◆ Brief ◆
An image-free, word-for-word version of the records below is to be returned.
-------- Dataset records
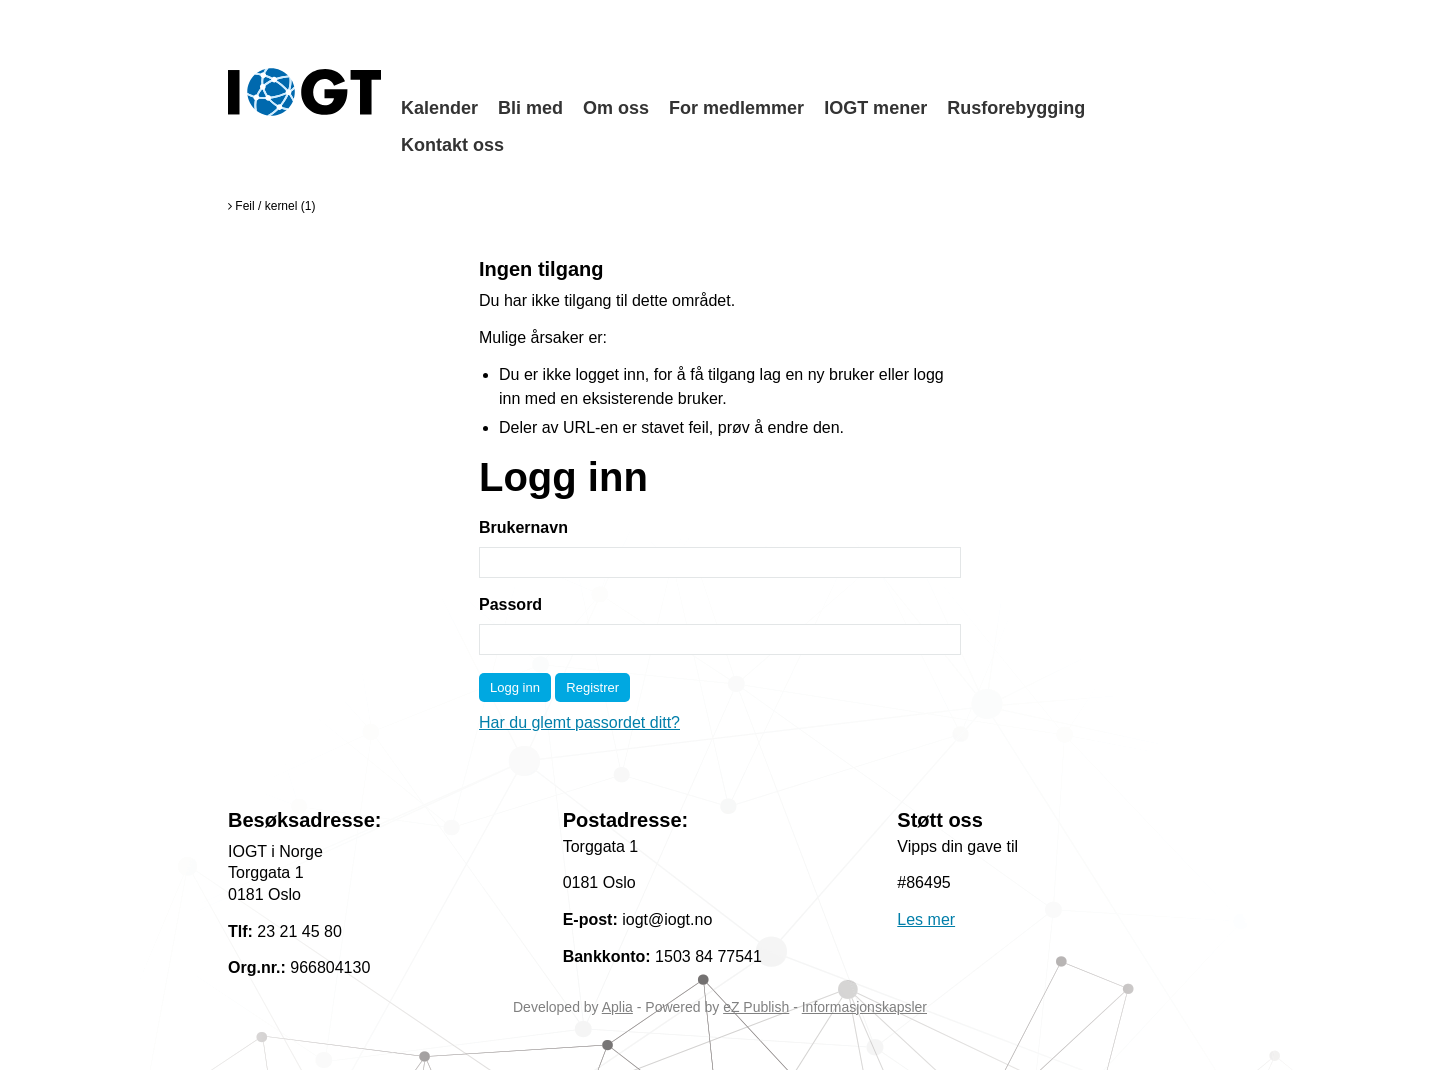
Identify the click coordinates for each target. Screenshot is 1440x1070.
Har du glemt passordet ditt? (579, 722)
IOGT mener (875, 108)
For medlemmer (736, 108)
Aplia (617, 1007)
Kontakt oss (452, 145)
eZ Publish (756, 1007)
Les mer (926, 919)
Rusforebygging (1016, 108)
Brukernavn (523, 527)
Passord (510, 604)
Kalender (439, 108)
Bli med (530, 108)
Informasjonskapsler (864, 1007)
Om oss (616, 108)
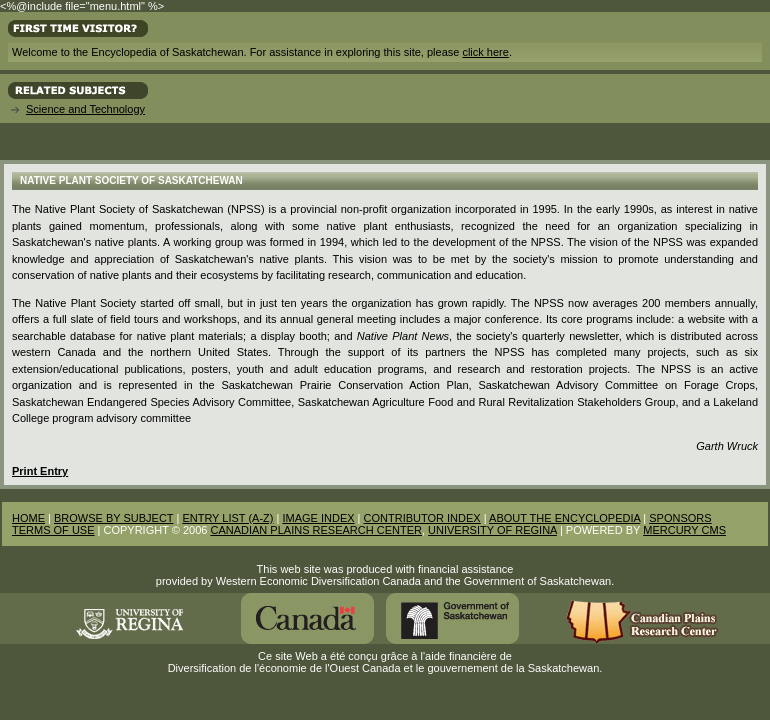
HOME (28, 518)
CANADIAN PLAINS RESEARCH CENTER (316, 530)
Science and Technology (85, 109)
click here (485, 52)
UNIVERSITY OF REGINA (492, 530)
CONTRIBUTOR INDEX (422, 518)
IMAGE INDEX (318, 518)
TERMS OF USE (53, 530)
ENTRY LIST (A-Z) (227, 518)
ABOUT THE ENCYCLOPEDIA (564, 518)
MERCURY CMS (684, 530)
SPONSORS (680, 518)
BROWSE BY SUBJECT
----------------
◆ Exercise response ◆
Identify the click coordinates for each target. Screenshot is 1440x1070.
Har du glemt passordet ditt? (579, 722)
IOGT mener (875, 108)
For medlemmer (736, 108)
Aplia (617, 1007)
Kontakt oss (452, 145)
eZ Publish (756, 1007)
Les mer (926, 919)
Rusforebygging (1016, 108)
Brukernavn (523, 527)
Passord (510, 604)
Kalender (439, 108)
Bli med (530, 108)
Informasjonskapsler (864, 1007)
Om oss (616, 108)
HOME (28, 518)
CANADIAN PLAINS RESEARCH CENTER (316, 530)
Science and Technology (85, 109)
click here (485, 52)
UNIVERSITY OF REGINA (492, 530)
CONTRIBUTOR INDEX (422, 518)
IMAGE INDEX (318, 518)
TERMS OF USE (53, 530)
ENTRY LIST (A-Z) (227, 518)
ABOUT THE ENCYCLOPEDIA (564, 518)
MERCURY CMS (684, 530)
SPONSORS (680, 518)
BROWSE BY SUBJECT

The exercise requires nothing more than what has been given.